Al Balad, le centre historique, est inscrit au patrimoine mondial de l’UNESCO, et il le mérite amplement. Les tours de corail s’élèvent sur quatre ou cinq étages au-dessus de ruelles étroites, leurs façades ornées d’élaborées mashrabiyas — des claustra en bois sculpté qui filtrent la lumière, canalisent la brise et permettent aux femmes de la maison d’observer la rue sans être vues. Certaines de ces maisons remontent au XVIe siècle. Le corail était extrait du récif de la mer Rouge, et les bâtiments ont une texture qui ne ressemble à rien de ce que j’ai vu ailleurs — rugueuse, organique, les murs presque vivants avec les restes fossilisés des organismes marins qui les composent.

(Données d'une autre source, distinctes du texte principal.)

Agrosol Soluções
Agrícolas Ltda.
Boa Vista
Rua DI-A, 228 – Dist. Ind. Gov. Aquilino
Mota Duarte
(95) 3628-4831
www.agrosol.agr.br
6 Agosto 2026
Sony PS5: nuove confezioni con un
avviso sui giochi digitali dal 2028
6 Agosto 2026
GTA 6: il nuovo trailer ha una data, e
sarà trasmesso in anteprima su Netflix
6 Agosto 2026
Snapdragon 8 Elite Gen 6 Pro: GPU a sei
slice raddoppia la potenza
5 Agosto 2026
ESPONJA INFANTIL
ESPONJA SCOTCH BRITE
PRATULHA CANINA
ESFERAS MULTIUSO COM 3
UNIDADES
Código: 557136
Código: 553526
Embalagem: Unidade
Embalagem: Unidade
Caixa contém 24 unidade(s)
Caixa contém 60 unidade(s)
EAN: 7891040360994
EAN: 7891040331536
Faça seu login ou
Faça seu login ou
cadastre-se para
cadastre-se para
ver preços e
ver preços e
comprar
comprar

La ville moderne s’étire le long de la Corniche, une promenade maritime de trente kilomètres. La Fontaine du Roi Fahd projette de l’eau à 312 mètres dans le ciel — la plus haute du monde — et la nuit, éclairée par en dessous, elle ressemble à une colonne blanche reliant la ville aux étoiles. La scène artistique m’a surpris plus que tout. Le Musée de sculpture de Djeddah est une collection en plein air le long de la Corniche, avec des œuvres de Miró, Henry Moore et d’autres artistes internationaux disposées parmi les palmiers et les ronds-points — une galerie sans murs que la plupart des villes du monde lui envieraient.

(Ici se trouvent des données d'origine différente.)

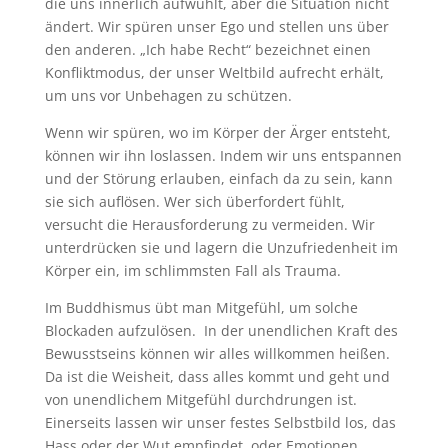
die uns innerlich aufwühlt, aber die Situation nicht
ändert. Wir spüren unser Ego und stellen uns über
den anderen. „Ich habe Recht“ bezeichnet einen
Konfliktmodus, der unser Weltbild aufrecht erhält,
um uns vor Unbehagen zu schützen.
Wenn wir spüren, wo im Körper der Ärger entsteht,
können wir ihn loslassen. Indem wir uns entspannen
und der Störung erlauben, einfach da zu sein, kann
sie sich auflösen. Wer sich überfordert fühlt,
versucht die Herausforderung zu vermeiden. Wir
unterdrücken sie und lagern die Unzufriedenheit im
Körper ein, im schlimmsten Fall als Trauma.
Im Buddhismus übt man Mitgefühl, um solche
Blockaden aufzulösen. In der unendlichen Kraft des
Bewusstseins können wir alles willkommen heißen.
Da ist die Weisheit, dass alles kommt und geht und
von unendlichem Mitgefühl durchdrungen ist.
Einerseits lassen wir unser festes Selbstbild los, das
Hass oder der Wut empfindet, oder Emotionen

La mer Rouge au large est l’autre révélation. Des décennies d’accès restreint ont préservé des systèmes récifaux que le tourisme et le développement ont dégradés ailleurs sur la mer Rouge. La plongée est exceptionnelle — une visibilité pouvant atteindre quarante mètres, des coraux durs et mous dans des conditions qui rivalisent avec les meilleurs sites d’Égypte, et un silence sous-marin qui vient du fait d’être parmi les premiers à explorer des récifs qui ont poussé sans être perturbés pendant des décennies. Plusieurs opérateurs de plongée proposent désormais des excursions à la journée depuis le littoral de Djeddah.

La scène gastronomique est la plus diverse du royaume. La position de Djeddah en tant que porte de La Mecque a attiré les cuisines de tout le monde islamique — yéménite, indienne, indonésienne, turque, égyptienne — et le résultat est une ville où l’on mange du riz mandi yéménite au déjeuner, des kebabs turcs au dîner et du martabak indonésien à minuit. Le quartier Al Nakheel et les restaurants de la rue Tahlia sont les meilleurs points de départ, mais certains des meilleurs repas que j’ai faits se trouvaient dans des restaurants sans enseigne dans des quartiers résidentiels, des endroits qu’on ne découvre qu’en interrogeant les habitants et en suivant leurs indications dans des ruelles qui n’apparaissent sur aucune carte.
Quand y aller : De novembre à février pour un climat plus frais et agréable. L’humidité de Djeddah culmine en été et peut être accablante. Le Ramadan transforme la ville — des nuits vibrantes, des journées apaisées.